(Available in English: Update – Climate Change: Implications for Canadian Marine Fisheries and Aquaculture)
Au Canada, les changements climatiques posent de plus en plus de défis pour la pérennité des pêches et de l’aquaculture en mer, deux secteurs dont la production est évaluée à 4,2 milliards de dollars et qui ont une importance économique et sociale particulière pour les communautés des trois côtes.
Aux défis posés par les changements climatiques s’ajoute l’incertitude quant à leurs répercussions. Donc, il est encore plus difficile pour les gestionnaires et les décideurs, tant au pays qu’à l’étranger, d’élaborer des stratégies qui tiennent compte des impacts des changements du milieu marin sur l’industrie des pêches et de l’aquaculture.

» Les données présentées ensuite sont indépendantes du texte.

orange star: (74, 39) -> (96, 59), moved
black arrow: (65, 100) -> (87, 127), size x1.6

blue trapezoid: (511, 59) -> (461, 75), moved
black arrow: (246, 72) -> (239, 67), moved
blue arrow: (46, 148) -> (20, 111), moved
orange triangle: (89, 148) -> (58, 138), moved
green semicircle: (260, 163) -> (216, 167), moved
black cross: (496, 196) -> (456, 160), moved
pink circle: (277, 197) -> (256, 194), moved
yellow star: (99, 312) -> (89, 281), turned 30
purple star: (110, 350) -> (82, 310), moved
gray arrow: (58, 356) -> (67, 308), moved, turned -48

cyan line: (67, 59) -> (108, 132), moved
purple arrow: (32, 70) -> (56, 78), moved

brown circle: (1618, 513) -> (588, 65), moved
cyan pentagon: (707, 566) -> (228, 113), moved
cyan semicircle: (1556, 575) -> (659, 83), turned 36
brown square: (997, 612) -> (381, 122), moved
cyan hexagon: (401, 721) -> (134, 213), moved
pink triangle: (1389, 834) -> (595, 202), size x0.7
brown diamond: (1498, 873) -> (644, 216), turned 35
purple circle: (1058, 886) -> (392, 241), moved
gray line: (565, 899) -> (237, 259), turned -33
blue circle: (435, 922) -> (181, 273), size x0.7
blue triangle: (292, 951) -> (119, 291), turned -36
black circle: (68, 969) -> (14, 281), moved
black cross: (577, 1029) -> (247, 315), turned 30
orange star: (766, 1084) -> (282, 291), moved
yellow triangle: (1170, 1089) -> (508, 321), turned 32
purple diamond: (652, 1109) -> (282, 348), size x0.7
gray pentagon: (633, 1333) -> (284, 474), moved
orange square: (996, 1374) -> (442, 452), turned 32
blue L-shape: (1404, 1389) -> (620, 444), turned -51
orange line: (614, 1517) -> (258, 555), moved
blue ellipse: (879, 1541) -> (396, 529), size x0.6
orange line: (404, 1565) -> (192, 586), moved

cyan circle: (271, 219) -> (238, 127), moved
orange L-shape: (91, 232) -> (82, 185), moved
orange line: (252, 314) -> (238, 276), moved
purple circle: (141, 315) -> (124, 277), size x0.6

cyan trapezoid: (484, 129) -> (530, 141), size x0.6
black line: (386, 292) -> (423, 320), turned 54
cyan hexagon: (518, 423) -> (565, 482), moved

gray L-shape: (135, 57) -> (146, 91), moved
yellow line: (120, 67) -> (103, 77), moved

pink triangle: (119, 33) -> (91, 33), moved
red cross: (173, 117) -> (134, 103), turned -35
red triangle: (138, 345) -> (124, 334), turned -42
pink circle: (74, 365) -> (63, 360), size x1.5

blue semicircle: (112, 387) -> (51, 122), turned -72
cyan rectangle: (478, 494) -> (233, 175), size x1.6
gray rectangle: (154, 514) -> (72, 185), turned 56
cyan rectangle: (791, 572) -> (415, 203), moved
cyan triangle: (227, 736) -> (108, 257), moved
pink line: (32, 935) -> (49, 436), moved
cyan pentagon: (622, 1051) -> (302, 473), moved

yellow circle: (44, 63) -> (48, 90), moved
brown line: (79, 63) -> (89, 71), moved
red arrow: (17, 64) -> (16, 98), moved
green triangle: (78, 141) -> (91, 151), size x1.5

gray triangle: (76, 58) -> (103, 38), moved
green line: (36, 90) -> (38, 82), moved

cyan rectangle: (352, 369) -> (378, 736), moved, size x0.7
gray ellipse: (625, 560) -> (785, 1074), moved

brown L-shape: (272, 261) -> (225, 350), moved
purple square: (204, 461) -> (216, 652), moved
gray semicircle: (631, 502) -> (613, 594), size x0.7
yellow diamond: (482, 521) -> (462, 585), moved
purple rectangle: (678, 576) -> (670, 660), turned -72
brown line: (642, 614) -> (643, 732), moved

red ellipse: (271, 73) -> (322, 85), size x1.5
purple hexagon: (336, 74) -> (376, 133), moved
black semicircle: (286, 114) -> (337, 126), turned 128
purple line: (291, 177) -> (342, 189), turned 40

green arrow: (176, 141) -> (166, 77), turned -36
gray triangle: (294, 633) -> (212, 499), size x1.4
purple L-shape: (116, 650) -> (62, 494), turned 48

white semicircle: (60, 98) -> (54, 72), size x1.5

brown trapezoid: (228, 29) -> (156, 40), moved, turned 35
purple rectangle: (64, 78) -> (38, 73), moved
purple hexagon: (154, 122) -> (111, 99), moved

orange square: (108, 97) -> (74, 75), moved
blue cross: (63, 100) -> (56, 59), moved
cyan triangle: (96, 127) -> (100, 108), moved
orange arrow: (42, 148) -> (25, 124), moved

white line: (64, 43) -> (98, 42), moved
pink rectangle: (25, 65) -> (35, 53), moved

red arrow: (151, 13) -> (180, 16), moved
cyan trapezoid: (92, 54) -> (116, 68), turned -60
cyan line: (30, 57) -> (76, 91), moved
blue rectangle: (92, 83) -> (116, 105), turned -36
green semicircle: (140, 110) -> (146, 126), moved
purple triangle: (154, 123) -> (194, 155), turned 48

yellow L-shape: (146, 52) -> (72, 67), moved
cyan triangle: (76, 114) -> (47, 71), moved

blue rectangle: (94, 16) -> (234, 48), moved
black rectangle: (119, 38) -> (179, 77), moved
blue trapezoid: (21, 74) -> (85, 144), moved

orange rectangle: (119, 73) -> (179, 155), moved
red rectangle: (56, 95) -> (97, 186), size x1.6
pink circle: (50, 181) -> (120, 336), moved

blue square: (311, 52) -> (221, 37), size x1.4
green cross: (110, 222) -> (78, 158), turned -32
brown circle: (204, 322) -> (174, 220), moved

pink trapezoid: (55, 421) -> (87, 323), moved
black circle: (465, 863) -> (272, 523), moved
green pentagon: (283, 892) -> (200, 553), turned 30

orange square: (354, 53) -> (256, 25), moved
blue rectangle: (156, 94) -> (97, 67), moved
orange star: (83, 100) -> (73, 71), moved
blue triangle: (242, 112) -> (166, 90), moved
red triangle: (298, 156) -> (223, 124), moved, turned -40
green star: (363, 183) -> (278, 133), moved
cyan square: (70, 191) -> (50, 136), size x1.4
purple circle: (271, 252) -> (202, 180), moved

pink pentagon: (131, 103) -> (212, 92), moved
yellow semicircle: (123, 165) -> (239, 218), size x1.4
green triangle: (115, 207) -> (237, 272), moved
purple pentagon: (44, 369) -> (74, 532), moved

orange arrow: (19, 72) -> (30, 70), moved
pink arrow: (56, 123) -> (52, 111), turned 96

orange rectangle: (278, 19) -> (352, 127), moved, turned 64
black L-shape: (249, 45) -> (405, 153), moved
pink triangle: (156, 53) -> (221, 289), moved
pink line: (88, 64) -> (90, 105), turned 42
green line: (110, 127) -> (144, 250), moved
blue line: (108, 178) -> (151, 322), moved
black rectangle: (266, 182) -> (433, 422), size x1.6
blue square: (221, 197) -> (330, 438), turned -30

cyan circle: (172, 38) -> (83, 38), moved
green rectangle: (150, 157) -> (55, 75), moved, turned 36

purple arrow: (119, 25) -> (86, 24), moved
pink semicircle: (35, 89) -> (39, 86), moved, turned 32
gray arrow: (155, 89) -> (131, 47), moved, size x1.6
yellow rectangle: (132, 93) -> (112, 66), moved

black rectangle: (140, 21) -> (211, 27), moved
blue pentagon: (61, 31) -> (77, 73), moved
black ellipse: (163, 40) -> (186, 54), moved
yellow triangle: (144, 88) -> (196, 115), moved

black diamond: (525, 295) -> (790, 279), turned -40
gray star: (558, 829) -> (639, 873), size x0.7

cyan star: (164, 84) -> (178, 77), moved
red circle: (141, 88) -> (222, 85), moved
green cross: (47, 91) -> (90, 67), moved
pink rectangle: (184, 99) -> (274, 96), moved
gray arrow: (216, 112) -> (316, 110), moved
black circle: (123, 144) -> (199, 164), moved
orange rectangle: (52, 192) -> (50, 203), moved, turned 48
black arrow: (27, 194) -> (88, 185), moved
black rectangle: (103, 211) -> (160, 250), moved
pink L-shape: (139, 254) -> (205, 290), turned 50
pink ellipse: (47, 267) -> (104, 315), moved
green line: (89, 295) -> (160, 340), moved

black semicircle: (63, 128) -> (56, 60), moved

Changement des conditions océaniques
Le Canada est bordé par trois océans. Les gaz à effet de serre ainsi que les changements climatiques modifient les conditions océaniques, entraînant des conséquences telles que :
- le réchauffement de la température de l’eau de la mer, notamment près de la surface;
- l’augmentation de l’acidification;
- la diminution de l’oxygène dissous dans l’eau de mer;
- la réduction de la couverture de glace de mer.
Les problèmes qu’ils provoquent sont liés à leur intensité et à la vulnérabilité des régions. Par exemple, les écosystèmes du golfe d’Alaska, du plateau néo-écossais et de la baie d’Hudson font partie des zones marines mondiales sensibles [DISPONIBLE EN ANGLAIS SEULEMENT] qui se réchauffent plus vite que 90 % des océans (figure 1). Certaines parties de l’océan Arctique [DISPONIBLE EN ANGLAIS SEULEMENT], comme la mer de Beaufort, sont particulièrement vulnérables à l’acidification.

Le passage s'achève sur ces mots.